As privatizações são sempre algo positivo, porque significam que as companhias não estarão mais submetidas às decisões de governo
A confiança de um dos gestores mais otimistas com Brasil, Mark Mobius, pwermanece elevada.
Em entrevista por telefone, direto de Dubai, Mobius – considerado um guru dos mercados emergentes – disse que o mercado oferece oportunidades, em especial na Bolsa, em companhias ligadas à tecnologia e à saúde.
Na carteira do fundo da gestora, o Brasil representa atualmente uma fatia de 5%, em linha com os níveis históricos.
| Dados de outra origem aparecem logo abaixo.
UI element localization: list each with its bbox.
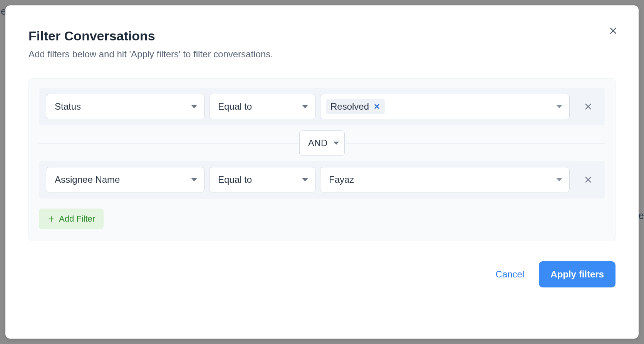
filter-field-value: Assignee Name [55,174,120,185]
filter-connector-select[interactable]: AND [299,130,345,156]
add-filter-button[interactable]: Add Filter [39,209,104,229]
filter-row: Assignee Name Equal to Fayaz [39,161,605,199]
remove-filter-button[interactable] [578,97,598,117]
chevron-down-icon [556,105,562,109]
close-icon [584,102,593,111]
dialog-footer: Cancel Apply filters [29,261,615,287]
chevron-down-icon [302,105,308,109]
filter-value-text: Fayaz [326,174,354,185]
dialog-title: Filter Conversations [29,28,615,43]
filters-panel: Status Equal to Resolved ✕ AND [29,78,615,241]
chip-remove-icon[interactable]: ✕ [374,103,380,110]
filter-field-select[interactable]: Status [46,94,205,119]
close-icon [608,26,618,36]
apply-filters-button[interactable]: Apply filters [539,261,615,287]
chevron-down-icon [556,178,562,182]
filter-dialog: Filter Conversations Add filters below a… [5,5,639,339]
close-icon [584,175,593,184]
filter-operator-select[interactable]: Equal to [209,167,315,192]
filter-value-text: Resolved [330,101,369,112]
cancel-button[interactable]: Cancel [493,265,528,284]
filter-operator-value: Equal to [218,174,252,185]
filter-connector-area: AND [39,125,605,161]
filter-operator-value: Equal to [218,101,252,112]
filter-row: Status Equal to Resolved ✕ [39,88,605,125]
filter-connector-value: AND [308,138,328,149]
chevron-down-icon [302,178,308,182]
filter-field-select[interactable]: Assignee Name [46,167,205,192]
dialog-subtitle: Add filters below and hit 'Apply filters… [29,49,615,60]
filter-value-chip: Resolved ✕ [326,99,385,114]
filter-value-select[interactable]: Fayaz [320,167,570,192]
close-dialog-button[interactable] [605,22,622,39]
remove-filter-button[interactable] [578,170,598,190]
filter-value-select[interactable]: Resolved ✕ [320,94,570,119]
plus-icon [47,215,55,223]
filter-field-value: Status [55,101,81,112]
add-filter-label: Add Filter [59,214,95,224]
chevron-down-icon [334,142,339,145]
chevron-down-icon [191,105,197,109]
chevron-down-icon [191,178,197,182]
filter-operator-select[interactable]: Equal to [209,94,315,119]
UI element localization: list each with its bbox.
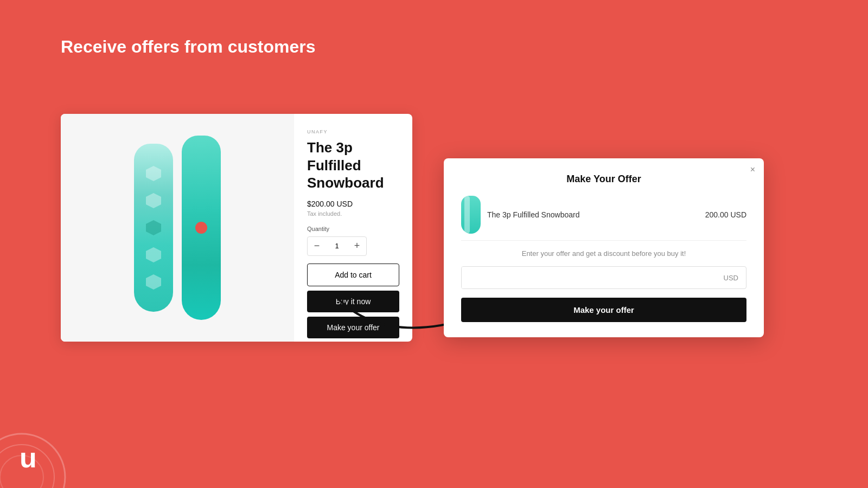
add-to-cart-button[interactable]: Add to cart <box>307 264 399 286</box>
hex-icon-2 <box>146 193 161 208</box>
binding-dot <box>195 222 207 234</box>
quantity-control: − 1 + <box>307 236 367 256</box>
modal-product-row: The 3p Fulfilled Snowboard 200.00 USD <box>461 196 746 241</box>
hex-icon-3 <box>146 220 161 235</box>
modal-product-name: The 3p Fulfilled Snowboard <box>487 210 579 219</box>
quantity-label: Quantity <box>307 226 399 232</box>
modal-product-left: The 3p Fulfilled Snowboard <box>461 196 579 234</box>
hex-icon-1 <box>146 166 161 181</box>
offer-amount-input[interactable] <box>462 267 716 288</box>
modal-submit-button[interactable]: Make your offer <box>461 298 746 322</box>
modal-close-button[interactable]: × <box>750 165 755 175</box>
modal-title: Make Your Offer <box>461 174 746 185</box>
hex-icon-5 <box>146 274 161 290</box>
thumb-stripe <box>464 196 470 234</box>
modal-product-thumbnail <box>461 196 481 234</box>
modal-product-price: 200.00 USD <box>705 210 746 219</box>
product-price: $200.00 USD <box>307 200 399 208</box>
product-title: The 3p Fulfilled Snowboard <box>307 139 399 192</box>
product-images <box>61 114 294 342</box>
snowboard-right-image <box>182 136 221 320</box>
logo-u: u <box>20 444 37 472</box>
snowboard-left-image <box>134 144 173 312</box>
modal-input-row: USD <box>461 266 746 289</box>
currency-label: USD <box>716 274 746 282</box>
hex-icon-4 <box>146 247 161 262</box>
quantity-increase-button[interactable]: + <box>348 237 366 255</box>
brand-label: UNAFY <box>307 129 399 134</box>
offer-modal: × Make Your Offer The 3p Fulfilled Snowb… <box>444 158 764 337</box>
deco-circles <box>0 390 98 488</box>
page-heading: Receive offers from customers <box>61 37 316 57</box>
quantity-decrease-button[interactable]: − <box>308 237 326 255</box>
quantity-value: 1 <box>326 242 348 250</box>
modal-hint: Enter your offer and get a discount befo… <box>461 249 746 258</box>
tax-label: Tax included. <box>307 210 399 217</box>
Segundo Mobius, um aumento da exposição ao País dependeria da qualidade dos ganhos dos ativos. “Se encontrarmos companhias com bons retornos de capital, baixa dívida e alto crescimento de lucro por ação (EPS), aí, claro, aumentaríamos [a posição]”, disse.
Entre os nomes brasileiros que compõem o portfólio estão empresas com Totvs ( TOTS3), Fleury (FLRY3), Lojas Americanas (LAME4; AMER3) e Yduqs (YDUQ3), segundo o site da gestora.
As duas maiores regiões no portfólio são Índia e Taiwan, cada uma com 20% de participação no portfólio. Demais regiões relevantes incluem Turquia, África do Sul, Vietnã e China.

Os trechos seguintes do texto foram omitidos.